Der scheidende Staatschef Medwedew kommt einer Forderung der Opposition nach: Er hat die Überprüfung von 32 Urteilen angeordnet – darunter das des Kritikers Chodorkowski. von afp und reuters

Der ehemalige Öl-Manager Michail Chodorkowski in einem Gerichtssaal in Moskau

Der ehemalige Öl-Manager Michail Chodorkowski in einem Gerichtssaal in Moskau

Nach Kritik an der Präsidentenwahl in Russland hat der scheidende Kremlchef Dmitri Medwedew der Opposition in Moskau Entgegenkommen signalisiert. Der Präsident wies die Generalstaatsanwaltschaft an, bis zum 1. April die Verurteilung des inhaftierten Kremlgegners und früheren Öl-Managers Michail Chodorkowski zu überprüfen.

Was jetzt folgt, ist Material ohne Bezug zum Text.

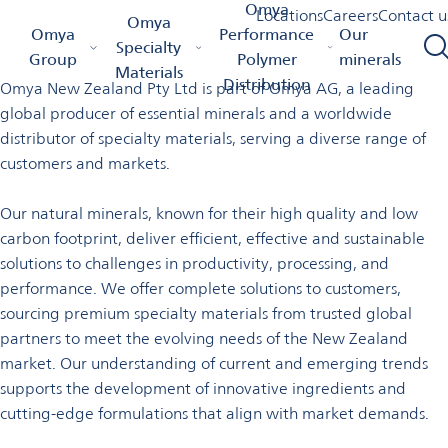
Welcome to Omya in New
Omya
Locations
Careers
Contact u
Omya
Omya Homepage
Omya Group
Locations
New Zealand
Omya
Performance
Our
Zealand
Specialty
Group
Polymer
minerals
Materials
Distribution
Omya New Zealand Pty Ltd is part of Omya AG, a leading
global producer of essential minerals and a worldwide
distributor of specialty materials, serving a diverse range of
customers and markets.
Our natural minerals, known for their high quality and low
carbon footprint, deliver efficient, effective and sustainable
solutions to challenges in productivity, processing, and
performance. We offer complete solutions to customers,
sourcing premium specialty materials from trusted global
partners to meet the evolving needs of the New Zealand
market. Our understanding of current and emerging trends
supports the development of innovative ingredients and
cutting-edge formulations that align with
market demands.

Auch andere Hafturteile kämen auf den Prüfstand, meldete die Agentur Interfax nach Kremlangaben. Generalstaatsanwalt Juri Tschaika solle "die Grundlage und die Rechtmäßigkeit der Verurteilung" von 31 weiteren Russen überprüfen, erklärte der Kreml. Neben Chodorkowski betrifft die Untersuchung auch seinen früheren Geschäftspartner Platon Lebedew.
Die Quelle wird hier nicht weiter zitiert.